> _TASK DIRECTIONS_
Only these lines, please: the first one of the records through the one containing "with HistoriCorps, Friends of the Eleven", retyped exactly, both ends included and pictures omitted.

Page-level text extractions
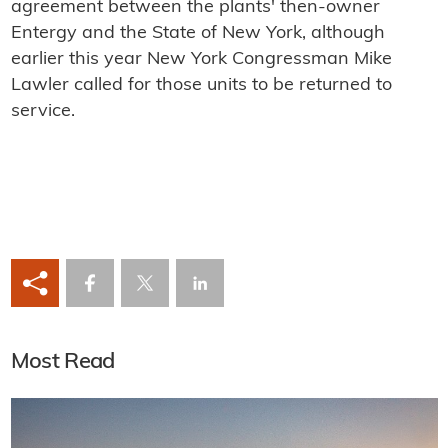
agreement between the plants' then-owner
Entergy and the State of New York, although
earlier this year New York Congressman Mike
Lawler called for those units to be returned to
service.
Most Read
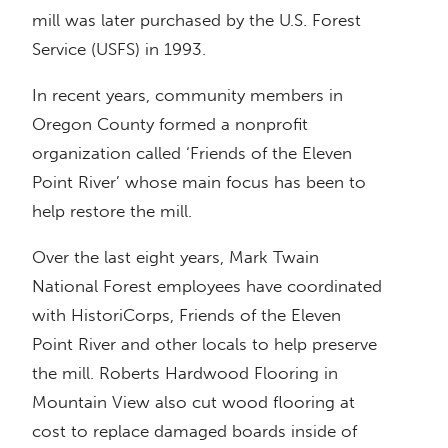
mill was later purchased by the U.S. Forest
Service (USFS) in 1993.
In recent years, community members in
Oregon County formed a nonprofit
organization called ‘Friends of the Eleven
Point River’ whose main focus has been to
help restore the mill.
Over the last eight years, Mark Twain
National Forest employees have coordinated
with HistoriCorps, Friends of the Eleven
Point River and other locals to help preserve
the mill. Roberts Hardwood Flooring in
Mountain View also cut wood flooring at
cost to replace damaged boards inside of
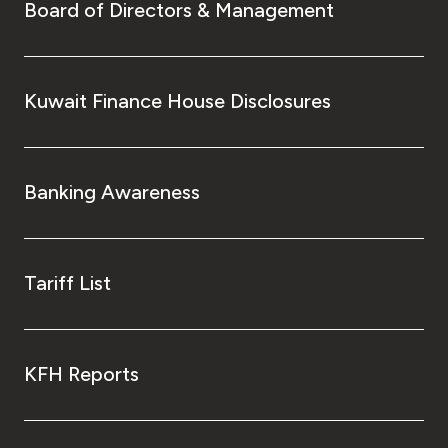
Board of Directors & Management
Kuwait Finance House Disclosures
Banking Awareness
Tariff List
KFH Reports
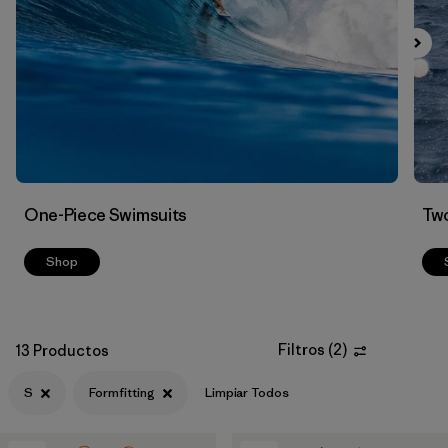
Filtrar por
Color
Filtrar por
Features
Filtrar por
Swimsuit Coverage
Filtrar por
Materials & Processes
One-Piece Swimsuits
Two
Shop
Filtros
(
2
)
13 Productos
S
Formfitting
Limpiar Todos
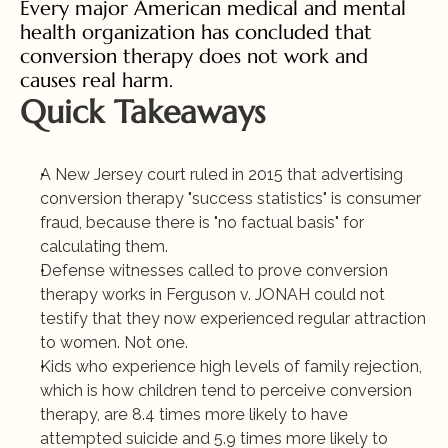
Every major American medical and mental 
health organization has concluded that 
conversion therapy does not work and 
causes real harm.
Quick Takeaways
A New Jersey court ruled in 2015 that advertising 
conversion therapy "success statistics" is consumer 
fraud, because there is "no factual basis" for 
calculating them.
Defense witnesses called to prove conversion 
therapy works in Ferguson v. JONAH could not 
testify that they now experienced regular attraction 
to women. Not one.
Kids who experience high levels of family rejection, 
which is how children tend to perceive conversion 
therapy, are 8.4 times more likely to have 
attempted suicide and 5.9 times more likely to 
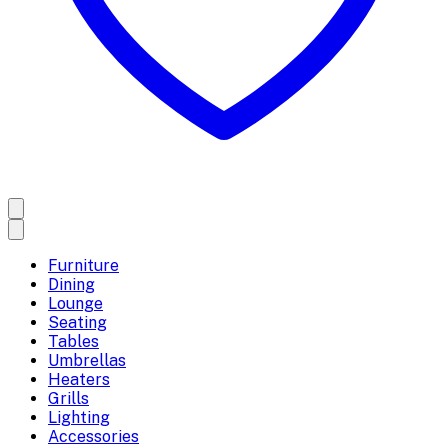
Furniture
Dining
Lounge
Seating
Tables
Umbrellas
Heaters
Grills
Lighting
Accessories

> _SOLVED EXERCISE_
agreement between the plants' then-owner
Entergy and the State of New York, although
earlier this year New York Congressman Mike
Lawler called for those units to be returned to
service.
Most Read
mill was later purchased by the U.S. Forest
Service (USFS) in 1993.
In recent years, community members in
Oregon County formed a nonprofit
organization called ‘Friends of the Eleven
Point River’ whose main focus has been to
help restore the mill.
Over the last eight years, Mark Twain
National Forest employees have coordinated
with HistoriCorps, Friends of the Eleven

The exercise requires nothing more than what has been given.